* EXERCISE GOAL: Show all lines of the entries in which the word "these" is found.

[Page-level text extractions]
━━━━━━━━━━━━━━━━━━━━

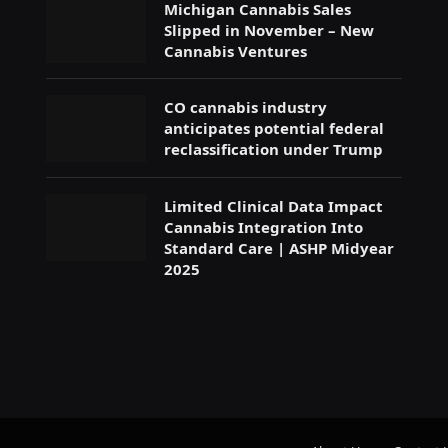
Michigan Cannabis Sales
Slipped in November – New
Cannabis Ventures
CO cannabis industry
anticipates potential federal
reclassification under Trump
Limited Clinical Data Impact
Cannabis Integration Into
Standard Care | ASHP Midyear
2025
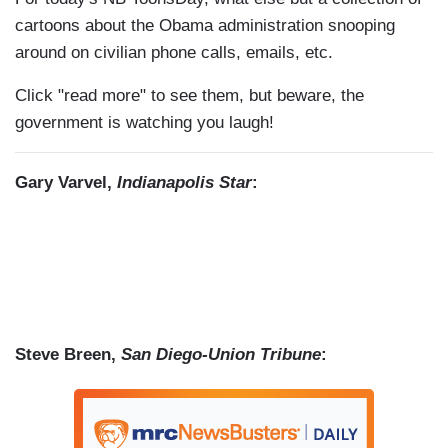
cartoons about the Obama administration snooping
around on civilian phone calls, emails, etc.
Click "read more" to see them, but beware, the
government is watching you laugh!
Gary Varvel,
Indianapolis Star
:
Steve Breen,
San Diego-Union Tribune
:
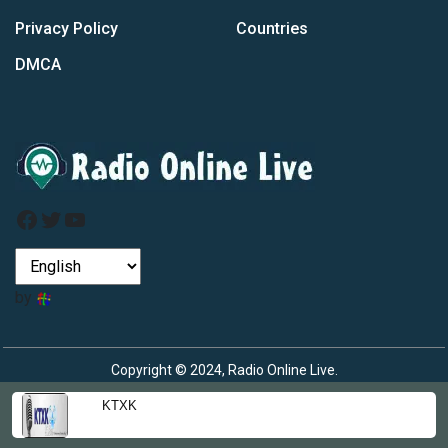
Privacy Policy
Countries
DMCA
Facebook
Twitter
YouTube
by
Copyright © 2024, Radio Online Live.
KTXK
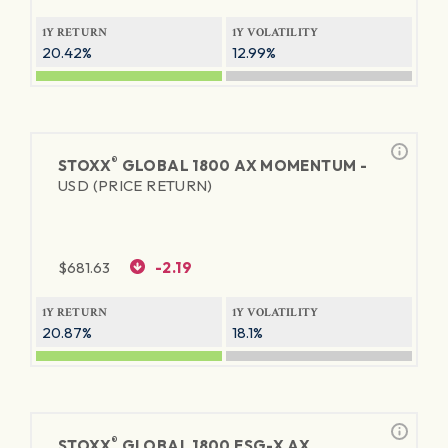
1Y RETURN
1Y VOLATILITY
20.42%
12.99%
®
STOXX
GLOBAL 1800 AX MOMENTUM -
USD (PRICE RETURN)
$
681.63
-2.19
1Y RETURN
1Y VOLATILITY
20.87%
18.1%
®
STOXX
GLOBAL 1800 ESG-X AX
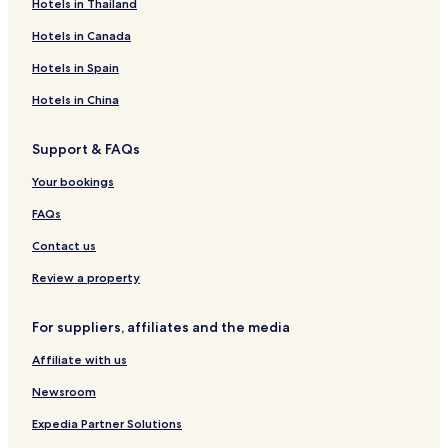
Hotels in Thailand
Hotels in Canada
Hotels in Spain
Hotels in China
Support & FAQs
Your bookings
FAQs
Contact us
Review a property
For suppliers, affiliates and the media
Affiliate with us
Newsroom
Expedia Partner Solutions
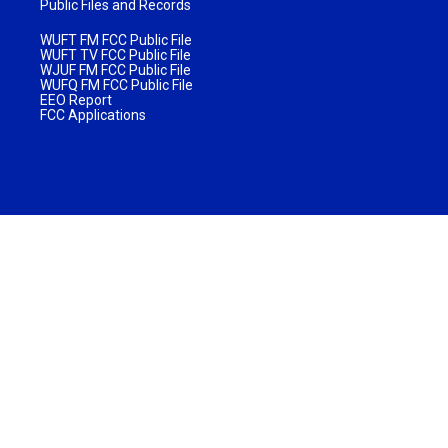
Public Files and Records
WUFT FM FCC Public File
WUFT TV FCC Public File
WJUF FM FCC Public File
WUFQ FM FCC Public File
EEO Report
FCC Applications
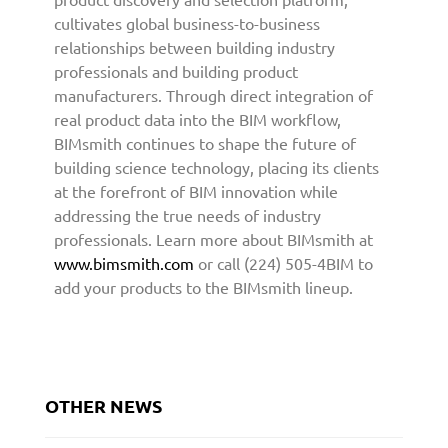
i
cultivates global business-to-business
t
relationships between building industry
e
professionals and building product
c
manufacturers. Through direct integration of
t
real product data into the BIM workflow,
u
BIMsmith continues to shape the future of
r
building science technology, placing its clients
e
at the forefront of BIM innovation while
a
addressing the true needs of industry
n
professionals. Learn more about BIMsmith at
d
D
www.bimsmith.com
or call (224) 505-4BIM to
e
add your products to the BIMsmith lineup.
s
i
g
n
C
OTHER NEWS
o
m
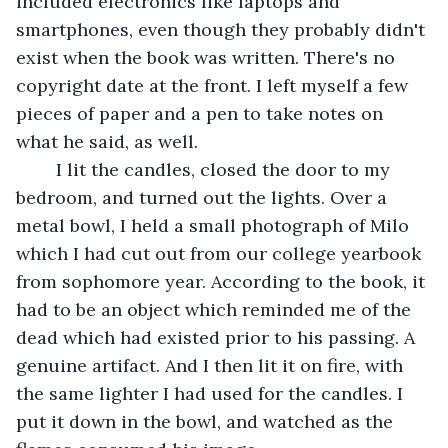
included electronics like laptops and 
smartphones, even though they probably didn't 
exist when the book was written. There's no 
copyright date at the front. I left myself a few 
pieces of paper and a pen to take notes on 
what he said, as well.
	I lit the candles, closed the door to my 
bedroom, and turned out the lights. Over a 
metal bowl, I held a small photograph of Milo 
which I had cut out from our college yearbook 
from sophomore year. According to the book, it 
had to be an object which reminded me of the 
dead which had existed prior to his passing. A 
genuine artifact. And I then lit it on fire, with 
the same lighter I had used for the candles. I 
put it down in the bowl, and watched as the 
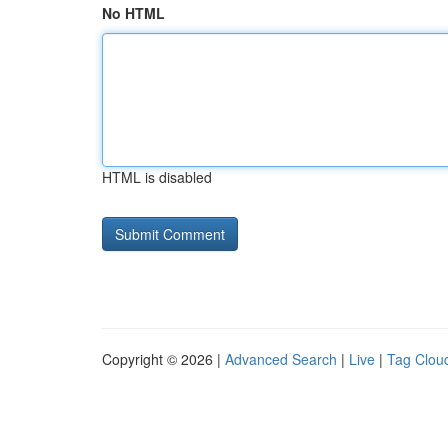
No HTML
HTML is disabled
Copyright © 2026 |
Advanced Search
|
Live
|
Tag Clou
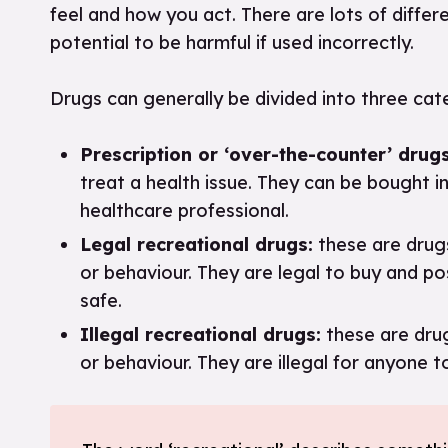
feel and how you act. There are lots of differ
potential to be harmful if used incorrectly.
Drugs can generally be divided into three ca
Prescription or ‘over-the-counter’ drugs
treat a health issue. They can be bought i
healthcare professional.
Legal recreational drugs:
these are drugs
or behaviour. They are legal to buy and pos
safe.
Illegal recreational drugs:
these are drug
or behaviour. They are illegal for anyone t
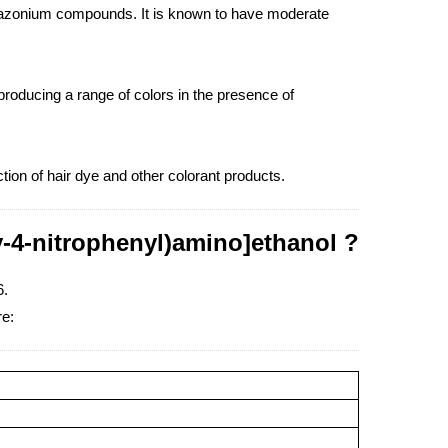
 diazonium compounds. It is known to have moderate
producing a range of colors in the presence of
tion of hair dye and other colorant products.
y-4-nitrophenyl)amino]ethanol ?
6.
re:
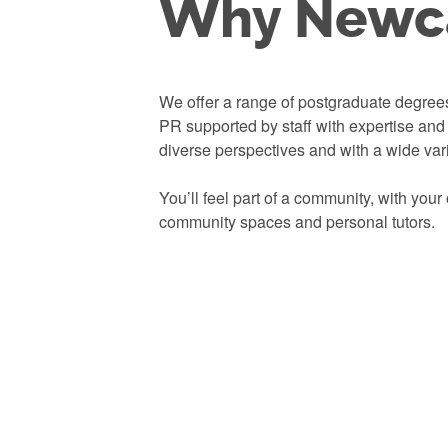
Why Newca
We offer a range of postgraduate degree
PR supported by staff with expertise an
diverse perspectives and with a wide var
You’ll feel part of a community, with you
community spaces and
personal tutors.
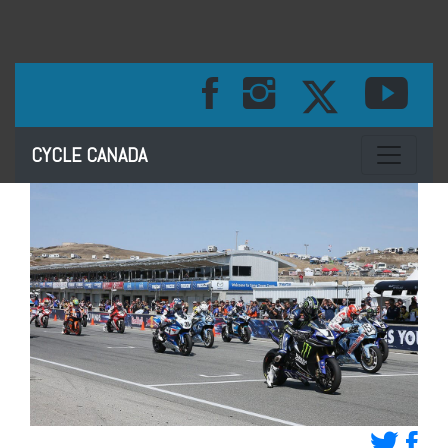
Toggle na
CYCLE CANADA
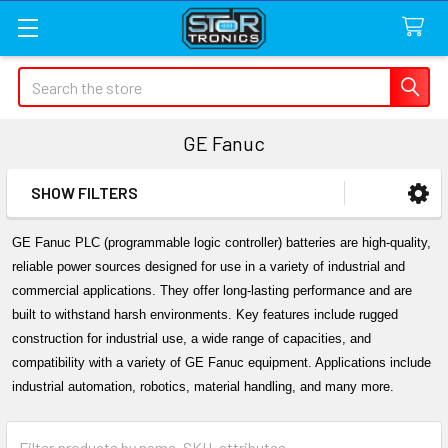
Search
GE Fanuc
SHOW FILTERS
Sidebar
GE Fanuc PLC (programmable logic controller) batteries are high-quality, 
reliable power sources designed for use in a variety of industrial and 
commercial applications. They offer long-lasting performance and are 
built to withstand harsh environments. Key features include rugged 
construction for industrial use, a wide range of capacities, and 
compatibility with a variety of GE Fanuc equipment. Applications include 
industrial automation, robotics, material handling, and many more.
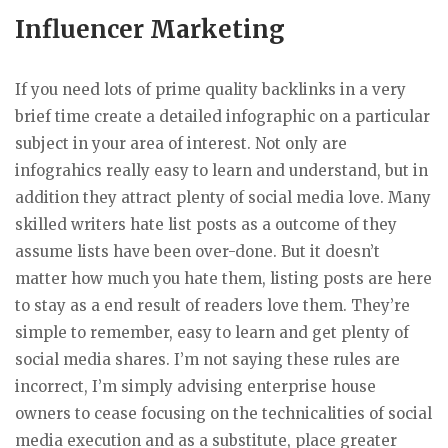
Influencer Marketing
If you need lots of prime quality backlinks in a very
brief time create a detailed infographic on a particular
subject in your area of interest. Not only are
infograhics really easy to learn and understand, but in
addition they attract plenty of social media love. Many
skilled writers hate list posts as a outcome of they
assume lists have been over-done. But it doesn’t
matter how much you hate them, listing posts are here
to stay as a end result of readers love them. They’re
simple to remember, easy to learn and get plenty of
social media shares. I’m not saying these rules are
incorrect, I’m simply advising enterprise house
owners to cease focusing on the technicalities of social
media execution and as a substitute, place greater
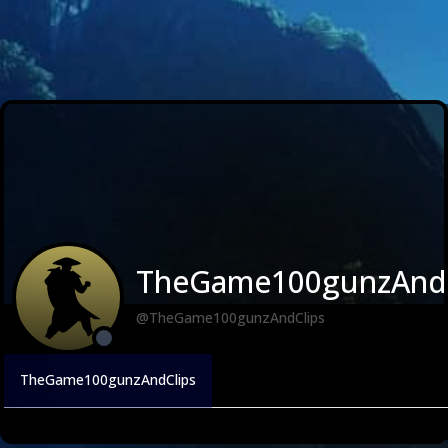
TheGame100gunzAndC
@TheGame100gunzAndClips
TheGame100gunzAndClips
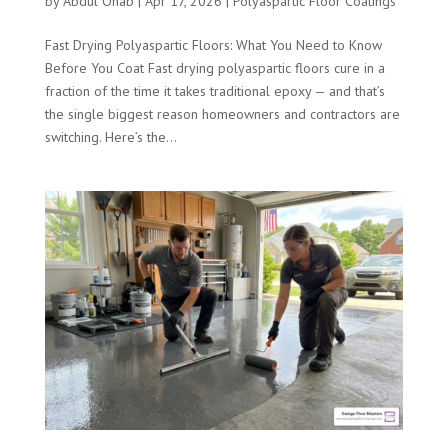
by
Abdul Ohab
|
Apr 17, 2026
|
Polyaspartic Floor Coatings
Fast Drying Polyaspartic Floors: What You Need to Know
Before You Coat Fast drying polyaspartic floors cure in a
fraction of the time it takes traditional epoxy — and that’s
the single biggest reason homeowners and contractors are
switching. Here’s the...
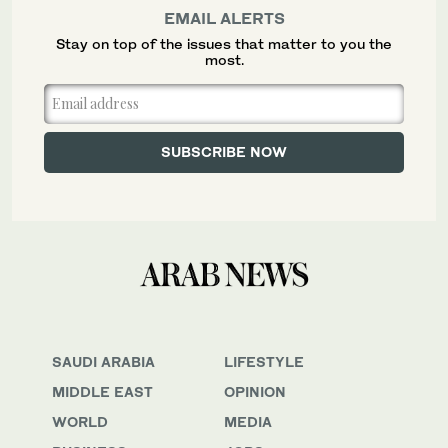
EMAIL ALERTS
Stay on top of the issues that matter to you the
most.
SAUDI ARABIA
LIFESTYLE
MIDDLE EAST
OPINION
WORLD
MEDIA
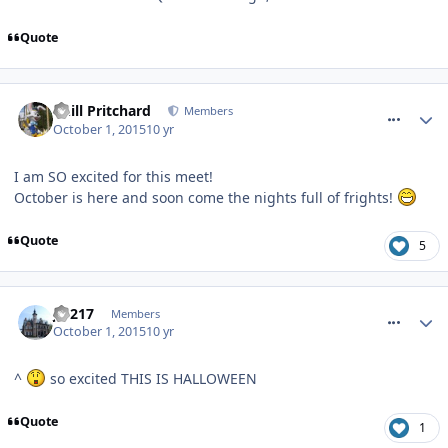
Quote
comment_219288
Phill Pritchard
Members
October 1, 2015
10 yr
I am SO excited for this meet!
October is here and soon come the nights full of frights!
Quote
5
comment_219342
J.S217
Members
October 1, 2015
10 yr
^
so excited THIS IS HALLOWEEN
Quote
1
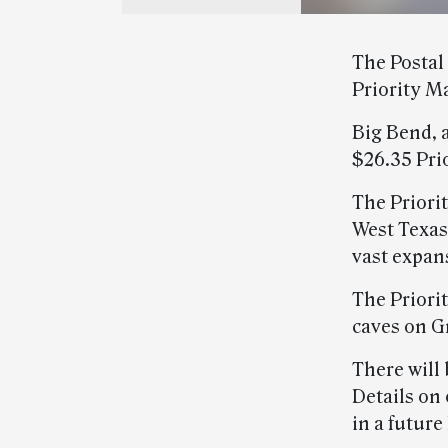
The Postal
Priority M
Big Bend, a
$26.35 Prio
The Priori
West Texas
vast expan
The Priori
caves on G
There will
Details on 
in a future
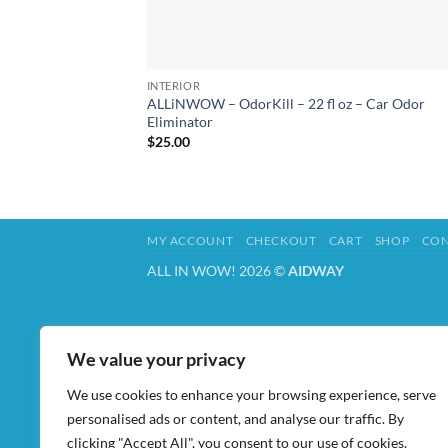
INTERIOR
ALLiNWOW – OdorKill – 22 fl oz – Car Odor
Eliminator
$
25.00
MY ACCOUNT
CHECKOUT
CART
SHOP
CON
ALL IN WOW! 2026 ©
AIDWAY
We value your privacy
We use cookies to enhance your browsing experience, serve
personalised ads or content, and analyse our traffic. By
clicking "Accept All", you consent to our use of cookies.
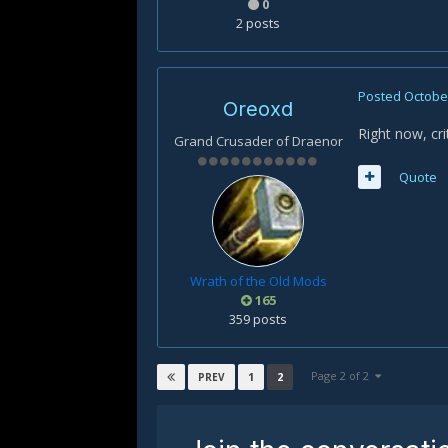
0
2 posts
Posted
October
Oreoxd
Right now, cri
Grand Crusader of Draenor
Quote
Wrath of the Old Mods
165
359 posts
Page 2 of 2
1
2
PREV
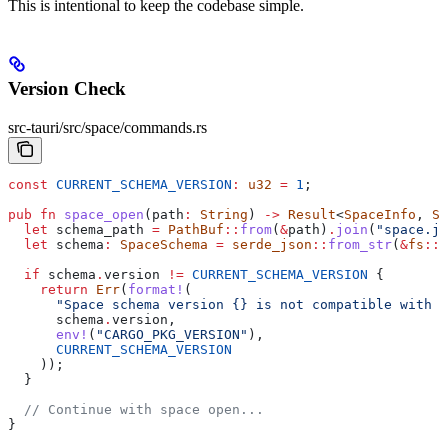
This is intentional to keep the codebase simple.
Version Check
src-tauri/src/space/commands.rs
const
 CURRENT_SCHEMA_VERSION
:
 u32
 =
 1
;
pub
 fn
 space_open
(
path
:
 String
) 
->
 Result
<
SpaceInfo
, 
St
  let
 schema_path
 =
 PathBuf
::
from
(
&
path
)
.
join
(
"space.js
  let
 schema
:
 SpaceSchema
 =
 serde_json
::
from_str
(
&
fs
::
r
  if
 schema
.
version 
!=
 CURRENT_SCHEMA_VERSION
 {
    return
 Err
(
format!
(
      "Space schema version {} is not compatible with a
      schema
.
version,
      env!
(
"CARGO_PKG_VERSION"
),
      CURRENT_SCHEMA_VERSION
    ));
  }
  // Continue with space open...
}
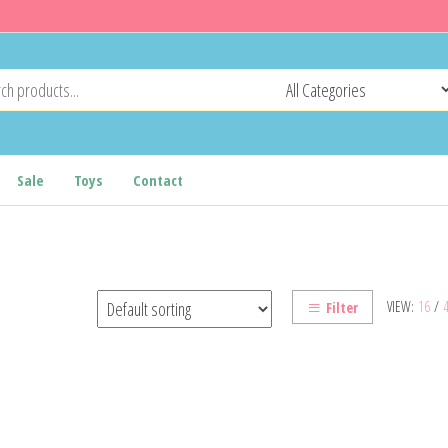
Sale
Toys
Contact
VIEW:
16
/
Filter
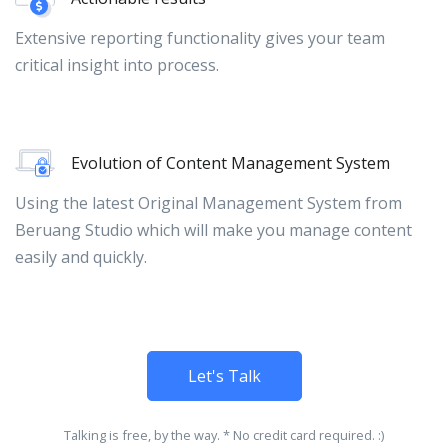
Extensive reporting functionality gives your team
critical insight into process.
Evolution of Content Management System
Using the latest Original Management System from
Beruang Studio which will make you manage content
easily and quickly.
Let's Talk
Talking is free, by the way. * No credit card required. :)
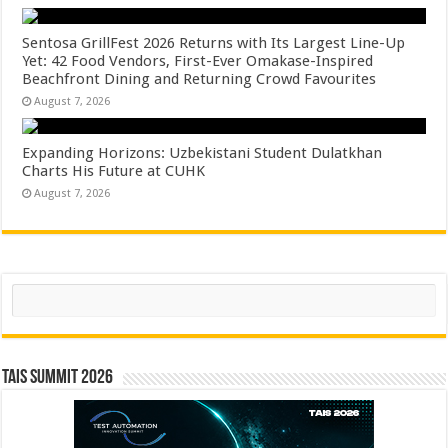
Sentosa GrillFest 2026 Returns with Its Largest Line-Up
Yet: 42 Food Vendors, First-Ever Omakase-Inspired
Beachfront Dining and Returning Crowd Favourites
August 7, 2026
Expanding Horizons: Uzbekistani Student Dulatkhan
Charts His Future at CUHK
August 7, 2026
Search
TAIS Summit 2026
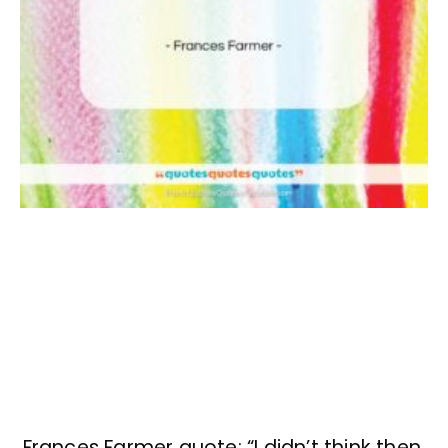
Frances Farmer quote: “I didn’t think then,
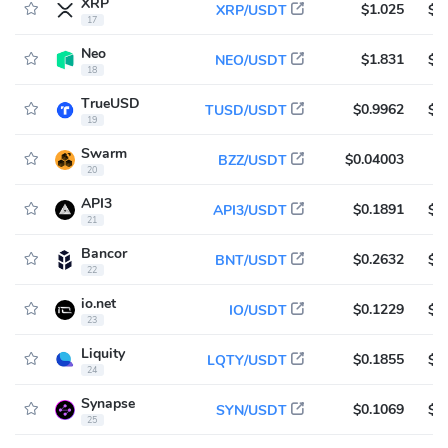
XRP
$1.025
$7
XRP/USDT
17
Neo
$1.831
$6
NEO/USDT
18
TrueUSD
$0.9962
$6
TUSD/USDT
19
Swarm
$0.04003
$
BZZ/USDT
20
API3
$0.1891
$5
API3/USDT
21
Bancor
$0.2632
$5
BNT/USDT
22
io.net
$0.1229
$5
IO/USDT
23
Liquity
$0.1855
$4
LQTY/USDT
24
Synapse
$0.1069
$4
SYN/USDT
25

━━━━━━━━━━━━━━━━━━━━

* TASK RESULT:
these are drugs
these are drug
social media shares. I’m not saying these rules are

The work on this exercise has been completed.